Search code examples
shellunixfindmv

Finding files by type and renaming them based on their parent directory


So I've rigorously looked through the internet as best I can to attempt to find something to help me remedy the problem I'm currently experiencing.

For example I have a file with many directories and within these both documents and images are contained.

My goal is rename these files to being based on their parent folder, for example:

/main/secondary/file

as all my files are already generically named, I wish to be able to rename my images to secondary0001.jpg secondary0002.jpg and so on.

I've been looking all over and attempting to use all manner of methods to create a working script.

Currently I feel this may be my best effort so far.

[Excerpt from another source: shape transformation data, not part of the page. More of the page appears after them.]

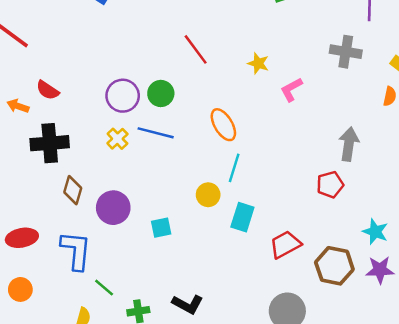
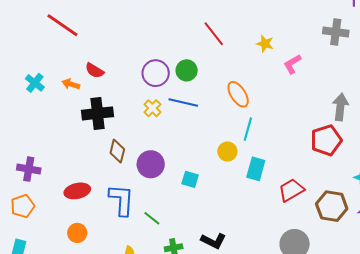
red pentagon: (330, 185) -> (326, 140), size x1.4
cyan square: (161, 228) -> (190, 179), turned 30
green line: (104, 288) -> (152, 218), moved

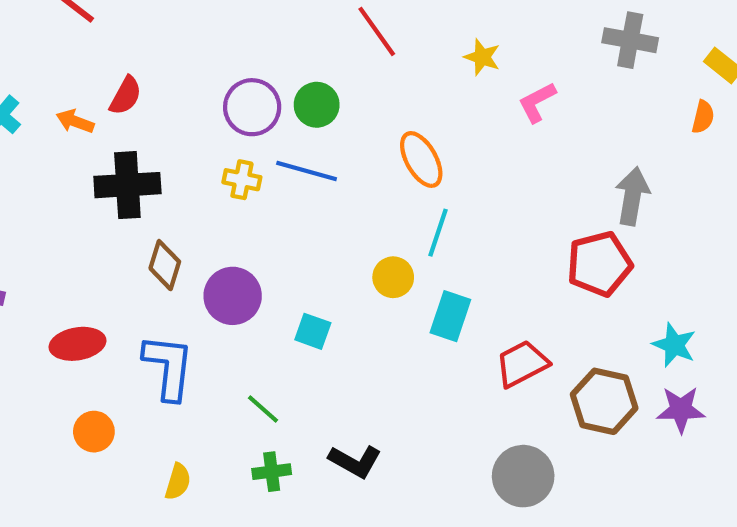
red semicircle: (95, 71) -> (126, 96), turned -96
yellow cross: (152, 108) -> (242, 180), turned -36
green line: (152, 218) -> (263, 409), moved
orange circle: (77, 233) -> (94, 432), moved

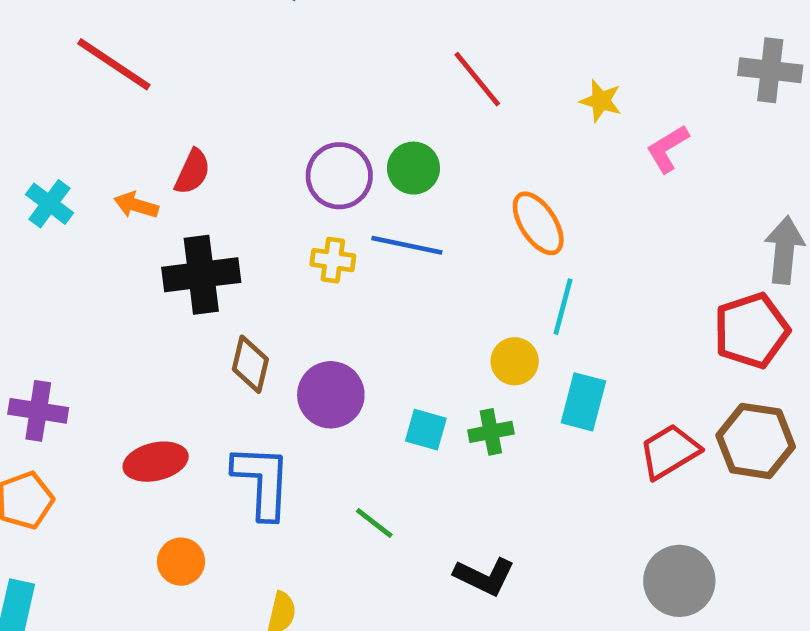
brown hexagon: (604, 401) -> (756, 441), moved
green cross: (272, 472) -> (491, 432), moved

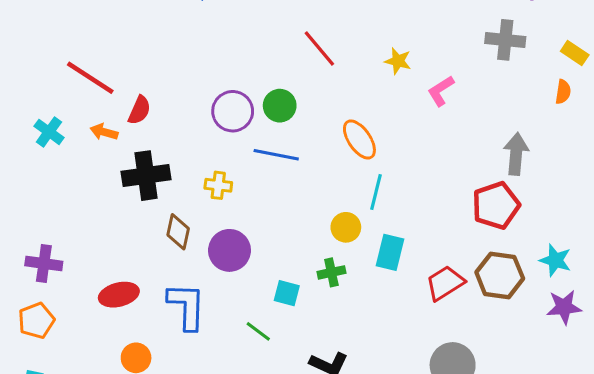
red line: (114, 64) -> (90, 78), moved
yellow cross: (333, 260) -> (218, 185), moved
cyan square: (426, 430) -> (287, 293), moved

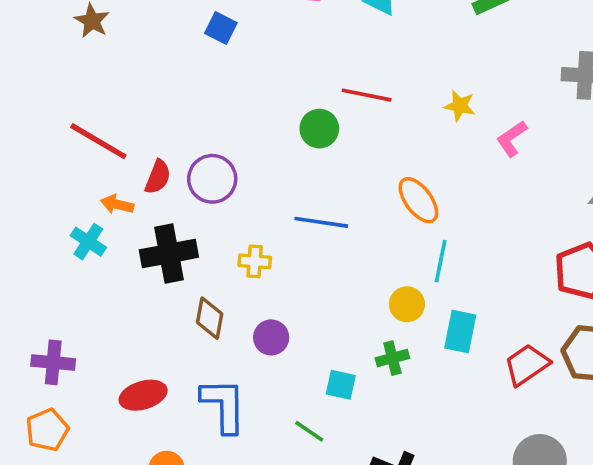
red line: (319, 49) -> (367, 95), turned -36
green circle: (280, 106) -> (319, 129), moved
purple circle: (233, 111) -> (212, 179), moved
cyan cross: (49, 132) -> (88, 242), moved
purple circle: (229, 250) -> (271, 337), size x0.7

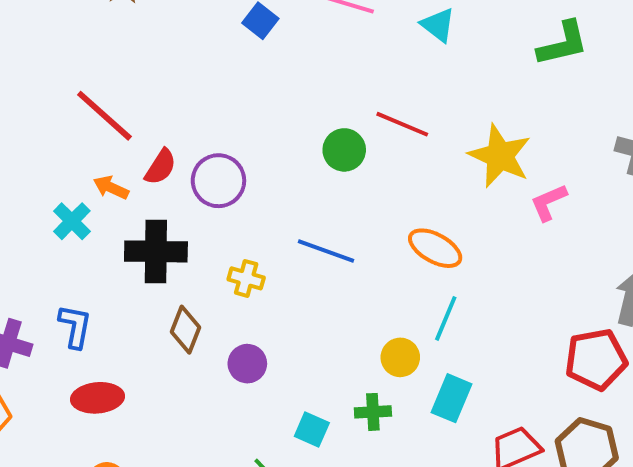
yellow star: (460, 106) -> (500, 156), size x1.8
orange ellipse: (418, 200) -> (435, 248), turned -36
blue L-shape: (224, 405) -> (75, 326), moved, size x0.7

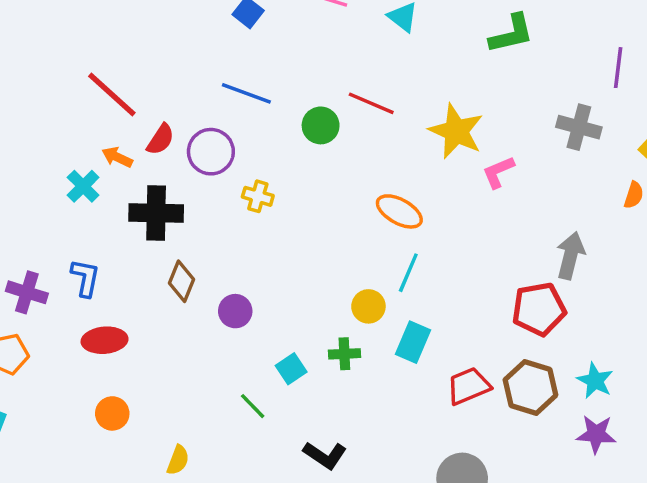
blue line: (326, 251) -> (246, 93), moved
yellow cross: (246, 278) -> (258, 196), moved
cyan square: (312, 430) -> (291, 369), turned 32

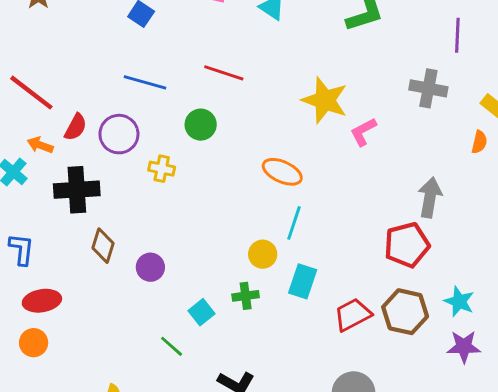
red line: (371, 103) -> (224, 73), moved
green circle: (321, 125) -> (201, 125), moved
orange circle: (112, 413) -> (34, 343), moved

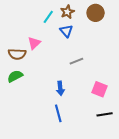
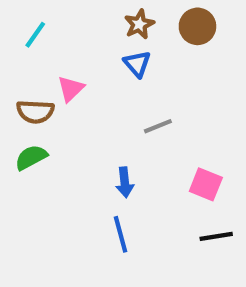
cyan line: (48, 17) -> (35, 35), moved

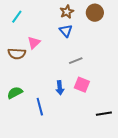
green semicircle: (31, 157) -> (15, 93), moved
pink square: (206, 184) -> (82, 85), moved
blue line: (121, 234) -> (40, 107), moved

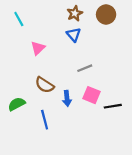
cyan line: (17, 17) -> (19, 19), turned -64
brown semicircle: (17, 54) -> (45, 85), moved, turned 30
black line: (104, 114) -> (113, 106), moved

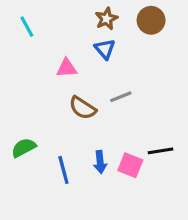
pink triangle: (38, 48) -> (67, 68), moved, turned 40
brown semicircle: (45, 85) -> (83, 108), moved
pink square: (92, 95) -> (130, 165), moved
blue arrow: (67, 98) -> (100, 162), moved

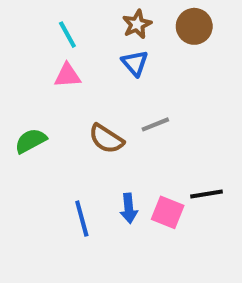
cyan line: (27, 27) -> (67, 35), moved
pink triangle: (67, 68) -> (67, 75), moved
green semicircle: (24, 148) -> (31, 141), moved

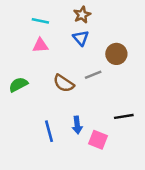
brown circle: (194, 26) -> (116, 54), moved
cyan line: (67, 35) -> (40, 21), turned -49
pink square: (168, 212) -> (98, 140), moved

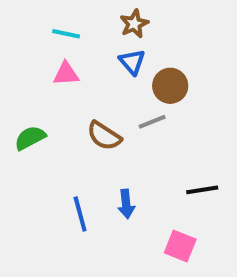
brown circle: (116, 54) -> (170, 86), moved
pink square: (98, 140) -> (180, 246), moved

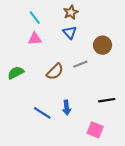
cyan line: (66, 34) -> (35, 18), turned 40
brown circle: (170, 86) -> (103, 45), moved
brown semicircle: (104, 136) -> (55, 72), turned -78
blue line: (80, 214) -> (42, 113), turned -42

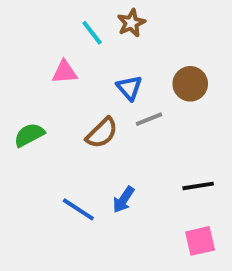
cyan line: (35, 18) -> (92, 33), moved
blue triangle: (70, 32) -> (129, 88), moved
blue arrow: (67, 108) -> (123, 200), turned 40
pink square: (95, 130) -> (200, 241), moved, turned -35

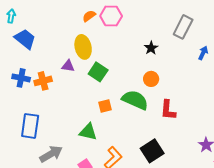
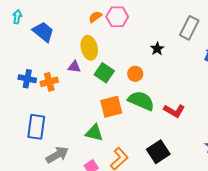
blue trapezoid: (25, 39) -> (43, 32), moved
orange circle: (151, 79) -> (135, 74), moved
orange square: (105, 106) -> (111, 107), size x1.6
red L-shape: (168, 110) -> (174, 111), turned -65

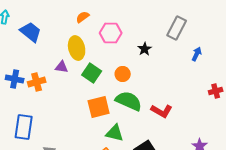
pink hexagon: (117, 17) -> (111, 33), moved
green triangle: (94, 133) -> (115, 133), moved

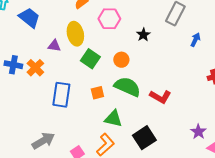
purple triangle: (62, 67) -> (54, 46), moved
orange cross: (37, 82) -> (35, 68), turned -30
orange square: (99, 107) -> (97, 93), size x0.6
blue rectangle: (24, 127) -> (61, 95), moved

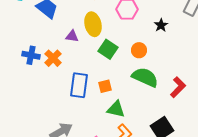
orange square: (97, 93) -> (105, 86), moved
red L-shape: (160, 97) -> (178, 87), turned -75
green triangle: (113, 119) -> (116, 109), moved

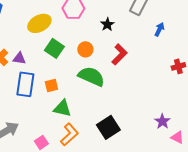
yellow ellipse: (93, 24) -> (39, 23), turned 75
purple triangle: (72, 36) -> (19, 58), moved
red L-shape: (178, 87) -> (119, 54), moved

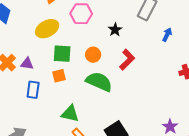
green square: (54, 48) -> (62, 54), turned -30
blue rectangle: (25, 84) -> (33, 90), size x0.7
orange square: (51, 85) -> (59, 76), moved

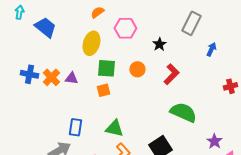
yellow ellipse: (47, 29) -> (91, 43), turned -45
green semicircle: (99, 82) -> (183, 112), moved
blue rectangle: (33, 90) -> (75, 127), moved

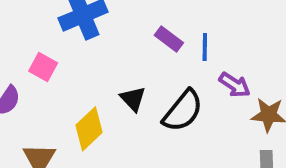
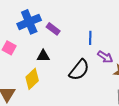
purple rectangle: (169, 39) -> (53, 29), moved
black triangle: (133, 99) -> (43, 56), moved, turned -48

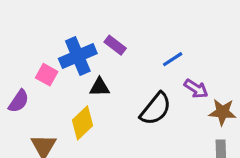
blue cross: (29, 22) -> (78, 56), moved
blue line: (90, 38) -> (173, 59), turned 56

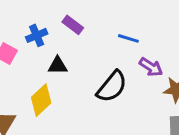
blue cross: (78, 56) -> (37, 35), size x0.6
blue line: (173, 59) -> (128, 38), turned 50

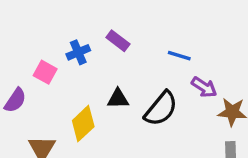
black triangle: (58, 66) -> (118, 99), moved

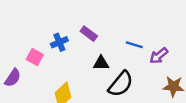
purple arrow: (204, 87) -> (159, 56), moved, turned 108
black triangle: (118, 99) -> (101, 63), moved

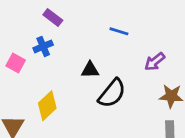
purple rectangle: (89, 34) -> (53, 18), moved
blue line: (134, 45) -> (119, 31), moved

find $2 -type f -iname IMG_[0-9][0-9][0-9][0-9].jpg -exec mv -n {}$dirname {}.jpg\; 

$2 contains the folder of my overall folder, so $2 would equate to Alpha/Primary/Secondary/file

I'd really appreciate any kind of assistance, thanks.


Solution

  • Assuming that your image file names don't contain white space and your folder names don't contain white space (so there's no need for extreme antics to deal with extremely awkward file names), then you can consider:

    find "$directory" -type f -iname 'IMG_[0-9][0-9][0-9][0-9].jpg' -print |
    while read file
    do
        base=$(basename "$file")
        dir=$(dirname "$file")
        bdir=$(basename "$dir")
        suffix=$(echo "$base" | sed 's/^[Ii][Mm][Gg]_//')
        mv "$file" "$dir/$bdir$suffix"
    done
    

    I didn't say anything about efficient. Since you didn't tag this with Bash or Ksh, I didn't assume any of their facilities for variable editing. Apart from the use of $(…) in lieu of back-ticks `…` and the -iname option to find, this would work with essentially any shell derived from the Bourne shell in the last 20 years or so.

    If you decide you need spaces etc in your directory or file names, you will need to review the code. It is likely mostly safe (because it uses double quotes around variable references like "$file"), but you need to really worry if your file names or directory names can contain newlines.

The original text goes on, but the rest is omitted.